Pam Hilgert, a teacher at the Southwest Licking Local School District Kindergarten Center, was recognized last week by the Licking County Foundation for outstanding teaching and leadership.

Pam Hilgert, a teacher at the Southwest Licking Local School District Kindergarten Center, was recognized last week by the Licking County Foundation for outstanding teaching and leadership.

She received a surprise award during a student assembly at the school.

"We had all 150 students in the gymnasium," said principal Dana Letts. "She did not know she was going to be receiving the award. After we handed out our student awards, we announced it was a special day because one of our teachers was going to be receiving an award also."

Hilgert, whose career began at the kindergarten center when it opened in 1996, said the surprise worked.

"The children get what we call SuperKid awards and principal awards, and they said they had a special visitor today and we're all wondering what that is," Hilgert said. "(Licking County Foundation Director Connie Hawk) explained the award and then said my name and I was shocked. I had on an orange sweater and my face was the color of my sweater."

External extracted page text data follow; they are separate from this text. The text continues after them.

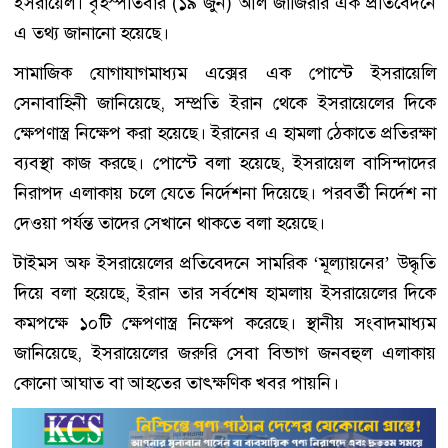
ইসরায়েল। বৃহস্পতিবার (১৯ জুন) আল জাজিরার এক প্রতিবেদনে
এ তথ্য জানানো হয়েছে।
সামাজিক যোগাযাগমাধ্যম এক্সের এক পোস্টে ইসরায়েলি
সেনাবাহিনী জানিয়েছে, সম্প্রতি ইরান থেকে ইসরায়েলের দিকে
ক্ষেপণাস্ত্র নিক্ষেপ করা হয়েছে। ইরানের এ হামলা ঠেকাতে প্রতিরক্ষা
ব্যবস্থা কাজ করছে। পোস্টে বলা হয়েছে, ইসরায়েল বাসিন্দাদের
নিরাপদ এলাকায় চলে যেতে নির্দেশনা দিয়েছে। পরবর্তী নির্দেশ না
দেওয়া পর্যন্ত তাদের সেখানে থাকতে বলা হয়েছে।
টাইমস অফ ইসরায়েলের প্রতিবেদনে সামরিক ‘মূল্যায়নের’ উদ্ধৃতি
দিয়ে বলা হয়েছে, ইরান তার সর্বশেষ হামলায় ইসরায়েলের দিকে
কমপক্ষে ১০টি ক্ষেপণাস্ত্র নিক্ষেপ করেছে। স্থানীয় সংবাদমাধ্যম
জানিয়েছে, ইসরায়েলের জরুরি সেবা বিভাগ জনবহুল এলাকায়
কোনো আঘাত বা আহতের তাৎক্ষণিক খবর পায়নি।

Hilgert was presented with an original work of art, a glass apple sculpture prepared at The Works in Newark. Each year, the Licking County Foundation recognizes 14 teachers, at least one in each school district in the county, for outstanding teaching.

Hawk said teachers are selected on the basis of the following criteria: They believe all students can and want to learn; they make a significant difference in the lives and learning of their students; and they are committed to professional development and outstanding classroom skills.

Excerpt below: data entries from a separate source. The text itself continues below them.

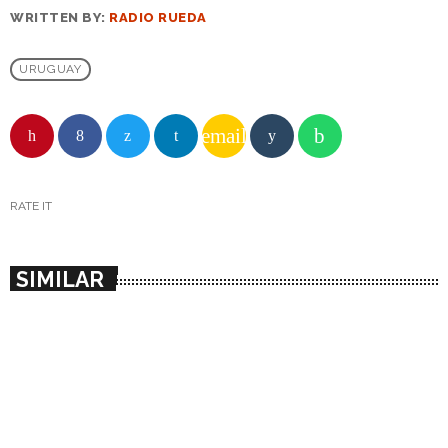
WRITTEN BY:
RADIO RUEDA
URUGUAY
email
RATE IT
SIMILAR
insert_link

The selections are made by the superintendent's office, which consults with the staff.

"It promotes and recognizes exemplary teachers in our county," Hawk said.

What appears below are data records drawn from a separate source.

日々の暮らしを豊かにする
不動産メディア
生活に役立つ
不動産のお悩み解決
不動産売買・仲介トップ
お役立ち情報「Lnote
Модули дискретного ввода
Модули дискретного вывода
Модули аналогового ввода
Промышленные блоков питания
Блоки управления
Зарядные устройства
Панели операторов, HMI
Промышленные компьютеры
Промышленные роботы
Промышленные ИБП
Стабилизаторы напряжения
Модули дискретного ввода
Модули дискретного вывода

The program started in 1993, with more than 250 teachers having been recognized since then. Honorees are eligible to apply for $500 grants for classroom supplies and projects. The foundation budgets $10,000 annually from the Lindorf-Warner Memorial donor advised fund.

"The donors understand how hard teachers work in the classroom," Hawk said, noting the grants have been used for field trips, books, technology and professional development.

"The common element over the years is that all the teachers go above and beyond," Hawk said. "They care and are passionate about what they are teaching."

Hilgert said she is an enthusiastic user of new SMART Board technology that allows the children to interact directly with data.

"I think it's partly that I was really excited about our SMART Boards that we got in the classroom last year, using technology in the classroom and passing those ideas on to the teachers," Hilgert said.

She said she also makes sure her students learn independence by encouraging them to work by their own initiative, rather than waiting for direction.

"For my beginning-of-the-day activities, I have tables set up so the kids know what they are supposed to do when they come in each day so there is no down time," Hilgert said. "They just come right in and get right to work. They don't have to sit and wait until everybody is settled and the teacher starts. They are independent and they get right to work."